En la especie humana, estos cambios comportamentales no suelen ser tan estacionales, sino que están ligados al momento evolutivo de cada persona, con marcadas diferencias por razón de sexo. Así, podemos asociar el “musth” a la adolescencia masculina.

No conocemos el ciclo evolutivo de Internet, pero después de superar la barrera de los viente años desde su creación, creo que coincidiremos en que se trata de un fenómeno maduro. Incluso la web 2.0 ya ha superado la etapa de la varicela. Más interesante me parece caracterizar a las y los habitantes de internet -me agrada la palabra “internauta”- en función de su edad digital. Aclaro que la edad digital tiene muy poca relación con la biológica. Antes bien, veremos a provectas madres de la patria manifestarse como infantes y a destacados adalides del método científico con claros síntomas de musth, aunque aún no está bien comprobado lo del pene verdoso en internautas.

Infancia:

Las niñas y los niños son seres encantadores que se caracterizan por una enorme, pero dispersa, curiosidad y por cierta inconsciencia que les lleva a exponerse a riesgos serios, al tiempo que reaccionan con temor ante amenazas pueriles que sólo existen en su imaginación. Encontramos a muchos internautas en diferentes fases de la infancia, desde la lactancia hasta la pubertad, pasando por el resto de peligrosos estadios.

El internauta niño siente un incontrolable apego hacia los gatitos y otros bichitos fotogénicos. Se expone a todo tipo de amenazas y suele ser presa de los virus. Cuando entra en una red social, la deja perdida de babas y de emotimocos. Frecuentemente, entabla relaciones filiales con figuras paternas y maternas en la red, a quienes reclama una atención que no suele ser correspondida.

Adolescencia:

En esta etapa de la vida los comportamientos masculinos y los femeninos divergen radicalmente, aunque se dan también las consabidas diferencias individuales.

Los internautas adolescentes machos son muy parecidos a los elefantes en musth. Vagan de blog en blog, de foro en foro, de muro en muro con la intención de montar gresca.

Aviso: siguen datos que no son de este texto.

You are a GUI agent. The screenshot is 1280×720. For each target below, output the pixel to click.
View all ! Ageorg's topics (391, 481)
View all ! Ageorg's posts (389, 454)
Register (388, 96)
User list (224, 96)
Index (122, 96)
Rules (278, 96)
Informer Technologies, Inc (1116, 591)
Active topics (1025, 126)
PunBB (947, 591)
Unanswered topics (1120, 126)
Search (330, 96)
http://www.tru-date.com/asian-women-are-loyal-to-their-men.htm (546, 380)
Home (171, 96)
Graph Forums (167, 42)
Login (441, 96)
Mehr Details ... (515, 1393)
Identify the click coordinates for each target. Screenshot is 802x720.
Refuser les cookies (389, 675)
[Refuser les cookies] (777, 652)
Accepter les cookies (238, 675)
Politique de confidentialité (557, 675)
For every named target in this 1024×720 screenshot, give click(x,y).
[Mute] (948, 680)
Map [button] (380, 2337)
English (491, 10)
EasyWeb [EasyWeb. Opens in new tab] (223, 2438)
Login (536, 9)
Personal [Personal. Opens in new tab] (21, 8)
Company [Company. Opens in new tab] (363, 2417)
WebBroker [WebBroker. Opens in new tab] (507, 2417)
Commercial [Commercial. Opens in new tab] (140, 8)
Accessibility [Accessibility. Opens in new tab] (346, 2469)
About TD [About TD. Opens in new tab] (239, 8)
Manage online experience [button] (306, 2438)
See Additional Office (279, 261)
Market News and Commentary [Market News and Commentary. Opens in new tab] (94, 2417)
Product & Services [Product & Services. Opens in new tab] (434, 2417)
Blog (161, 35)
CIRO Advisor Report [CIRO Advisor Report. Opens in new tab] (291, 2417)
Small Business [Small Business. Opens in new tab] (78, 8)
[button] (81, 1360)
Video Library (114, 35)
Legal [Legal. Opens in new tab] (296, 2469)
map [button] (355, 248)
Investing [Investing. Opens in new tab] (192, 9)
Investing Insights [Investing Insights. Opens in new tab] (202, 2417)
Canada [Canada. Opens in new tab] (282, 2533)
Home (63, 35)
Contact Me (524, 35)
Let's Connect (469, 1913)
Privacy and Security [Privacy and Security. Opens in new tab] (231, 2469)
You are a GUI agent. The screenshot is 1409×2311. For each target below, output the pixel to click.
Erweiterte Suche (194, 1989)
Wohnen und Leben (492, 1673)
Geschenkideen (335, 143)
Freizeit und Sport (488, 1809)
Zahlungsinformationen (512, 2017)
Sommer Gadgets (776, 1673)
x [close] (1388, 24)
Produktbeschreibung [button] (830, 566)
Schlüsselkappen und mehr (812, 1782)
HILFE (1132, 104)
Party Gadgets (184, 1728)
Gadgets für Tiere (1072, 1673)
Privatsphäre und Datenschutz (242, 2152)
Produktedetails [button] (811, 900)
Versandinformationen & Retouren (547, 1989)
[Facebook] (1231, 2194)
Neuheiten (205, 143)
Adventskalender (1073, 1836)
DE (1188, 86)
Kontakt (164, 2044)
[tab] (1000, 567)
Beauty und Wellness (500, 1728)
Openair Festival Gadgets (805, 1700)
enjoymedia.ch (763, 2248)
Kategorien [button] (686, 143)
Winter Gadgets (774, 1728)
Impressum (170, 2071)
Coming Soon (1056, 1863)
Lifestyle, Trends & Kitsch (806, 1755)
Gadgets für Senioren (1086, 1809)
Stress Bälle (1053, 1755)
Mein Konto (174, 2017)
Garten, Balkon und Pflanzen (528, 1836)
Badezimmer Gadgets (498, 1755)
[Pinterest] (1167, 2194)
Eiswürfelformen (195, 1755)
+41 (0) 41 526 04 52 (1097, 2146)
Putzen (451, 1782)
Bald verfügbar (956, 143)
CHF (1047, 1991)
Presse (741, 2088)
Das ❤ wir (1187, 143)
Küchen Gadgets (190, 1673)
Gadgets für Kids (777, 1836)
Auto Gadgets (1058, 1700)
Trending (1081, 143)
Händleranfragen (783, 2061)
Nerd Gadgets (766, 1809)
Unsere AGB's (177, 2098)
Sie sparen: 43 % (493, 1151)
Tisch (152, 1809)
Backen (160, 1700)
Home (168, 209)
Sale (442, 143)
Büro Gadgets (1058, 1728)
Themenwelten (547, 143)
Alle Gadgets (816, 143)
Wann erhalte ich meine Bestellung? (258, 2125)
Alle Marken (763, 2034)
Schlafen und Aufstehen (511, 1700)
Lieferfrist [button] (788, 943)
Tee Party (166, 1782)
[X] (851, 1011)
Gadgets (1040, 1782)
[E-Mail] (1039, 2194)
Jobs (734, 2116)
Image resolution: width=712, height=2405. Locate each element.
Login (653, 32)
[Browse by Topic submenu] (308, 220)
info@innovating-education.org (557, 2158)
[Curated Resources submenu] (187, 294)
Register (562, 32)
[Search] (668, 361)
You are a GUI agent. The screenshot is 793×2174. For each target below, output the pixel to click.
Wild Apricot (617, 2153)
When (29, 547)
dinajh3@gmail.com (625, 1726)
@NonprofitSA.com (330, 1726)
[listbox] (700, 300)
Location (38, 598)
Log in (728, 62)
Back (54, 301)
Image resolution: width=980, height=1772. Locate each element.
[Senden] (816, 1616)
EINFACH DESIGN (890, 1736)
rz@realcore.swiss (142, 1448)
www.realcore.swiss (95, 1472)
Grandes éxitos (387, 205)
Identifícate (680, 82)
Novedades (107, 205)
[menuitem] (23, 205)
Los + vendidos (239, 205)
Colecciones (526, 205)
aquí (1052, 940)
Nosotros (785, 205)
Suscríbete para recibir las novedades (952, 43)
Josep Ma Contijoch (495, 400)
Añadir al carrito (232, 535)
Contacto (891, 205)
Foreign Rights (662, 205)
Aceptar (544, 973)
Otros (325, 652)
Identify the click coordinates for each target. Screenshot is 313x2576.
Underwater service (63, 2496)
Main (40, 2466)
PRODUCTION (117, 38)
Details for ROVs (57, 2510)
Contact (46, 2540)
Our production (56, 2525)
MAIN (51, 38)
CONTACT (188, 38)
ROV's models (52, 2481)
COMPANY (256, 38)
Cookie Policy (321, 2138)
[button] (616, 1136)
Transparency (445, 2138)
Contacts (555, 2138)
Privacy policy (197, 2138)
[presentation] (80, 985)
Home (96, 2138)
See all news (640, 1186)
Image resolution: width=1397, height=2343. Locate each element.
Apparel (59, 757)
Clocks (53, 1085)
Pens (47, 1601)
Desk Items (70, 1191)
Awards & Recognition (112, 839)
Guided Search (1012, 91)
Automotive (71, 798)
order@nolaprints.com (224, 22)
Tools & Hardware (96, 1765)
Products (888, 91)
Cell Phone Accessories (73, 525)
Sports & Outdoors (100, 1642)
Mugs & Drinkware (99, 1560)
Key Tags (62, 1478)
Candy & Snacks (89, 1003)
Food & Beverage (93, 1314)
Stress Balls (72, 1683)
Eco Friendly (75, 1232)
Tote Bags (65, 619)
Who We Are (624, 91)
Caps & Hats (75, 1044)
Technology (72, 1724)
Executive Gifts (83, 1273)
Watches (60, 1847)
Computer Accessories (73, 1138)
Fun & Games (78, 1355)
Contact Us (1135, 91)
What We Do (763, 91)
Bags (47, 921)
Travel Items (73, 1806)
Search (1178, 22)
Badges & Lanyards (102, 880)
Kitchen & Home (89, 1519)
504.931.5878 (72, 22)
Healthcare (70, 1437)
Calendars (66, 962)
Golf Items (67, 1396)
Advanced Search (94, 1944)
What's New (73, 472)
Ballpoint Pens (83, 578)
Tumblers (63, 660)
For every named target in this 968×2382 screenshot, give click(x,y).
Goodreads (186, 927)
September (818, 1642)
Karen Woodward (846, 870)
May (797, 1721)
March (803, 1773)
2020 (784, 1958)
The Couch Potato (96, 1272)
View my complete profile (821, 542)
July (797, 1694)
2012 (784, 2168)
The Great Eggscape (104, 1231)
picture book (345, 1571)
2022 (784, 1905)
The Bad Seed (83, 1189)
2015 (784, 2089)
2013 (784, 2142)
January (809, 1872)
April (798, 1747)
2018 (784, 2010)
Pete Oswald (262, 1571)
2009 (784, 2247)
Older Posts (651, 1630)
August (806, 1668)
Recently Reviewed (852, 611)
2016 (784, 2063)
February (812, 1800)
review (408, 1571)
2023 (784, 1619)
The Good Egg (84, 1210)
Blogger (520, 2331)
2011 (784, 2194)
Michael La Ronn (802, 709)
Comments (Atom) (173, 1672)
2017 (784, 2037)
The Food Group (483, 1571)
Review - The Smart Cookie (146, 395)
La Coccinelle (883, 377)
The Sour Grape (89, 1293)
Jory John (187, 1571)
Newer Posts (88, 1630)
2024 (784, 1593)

No entienden las posturas conciliadoras de los elefantes -digo, de los internautas- adultos, a los que consideran sosos, acomodaticios y corruptibles. Fastidian a los chiquillos, que son presa fácil de sus pullas. Se enamoran ciega y fugazmente de personas, animales o cosas y rompen violentamente al poco tiempo. Valoran el sarcasmo y la agresividad como reglas de oro de la conversación. Son insufribles para todos los demás, que los consideran poco menos que trolls.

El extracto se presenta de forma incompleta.